Professional Certificate Courses
Security of Platform / Operational Technology Systems (SPOTS)
Serials: Fall 2021, Winter 2023
This course provides a comprehensive introduction to cybersecurity issues unique to platform and operational technology systems. The course is engineering focused and includes advanced technical concepts within computer security. This course prepares students to guide and/or provide advice to Weapons System Managers (WSMs) and/or Project Management Offices (PMOs) on platform/OT cybersecurity matters such as security threat and vulnerability assessments, security architecture and protection measures, and defensive cyber operation support.
I developed and taught the Security Architecture module, which covers topics on Security Architecture Design Principles; Encryption, Authentication and Authorization; and Segmentation. I also developed various laboratory exercises encompassing live capture of 1553 databus traffic, traffic analysis, and attack techniques, as well as a laboratory exercise involving the vulnerabilities associated with Software System Updates for operational technologies involving insider threats & waterhole attacks exploiting data authentication and segmentation vulnerabilities.
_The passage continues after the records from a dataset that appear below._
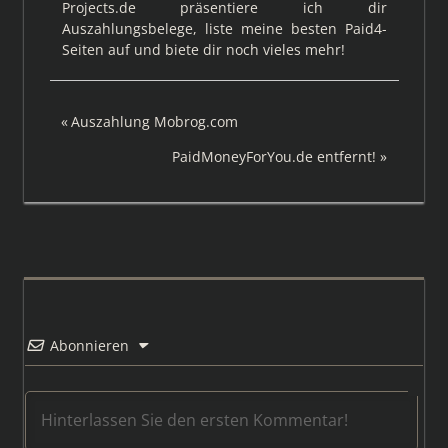
Projects.de präsentiere ich dir
Auszahlungsbelege, liste meine besten Paid4-
Seiten auf und biete dir noch vieles mehr!
Beitragsnavigation
Vorheriger
Auszahlung Mobrog.com
Beitrag:
Nächster
PaidMoneyForYou.de entfernt!
Beitrag:
Abonnieren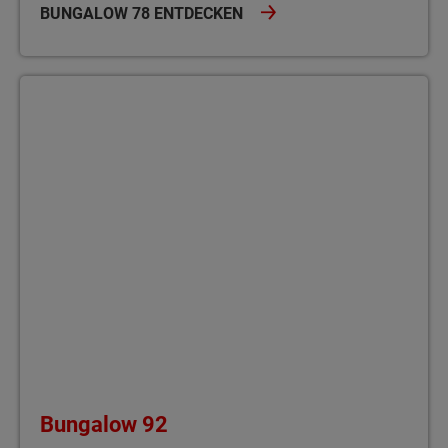
BUNGALOW 78 ENTDECKEN
Bungalow 92 Wohnen ohne Stufen – im Bungalow 92 genießen Si
Bungalow 92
Short Course in Networks and Security (SCINS)
Serials: Fall 2021, Winter 2022
The primary objective of this course is to provide students with an introduction to computer networks and to the security issues surrounding computer networks. The philosophy throughout the course is to provide a high ratio of hands-on practice to class-based learning. The course is designed to provide the foundation material necessary before attending more specialized training in computer security.
I taught the Operating System Security module. Lecture topics include an introduction to operating systems, basic Windows architecture, vulnerabilities and defences, basic UNIX architecture, vulnerabilities and defences, and file systems.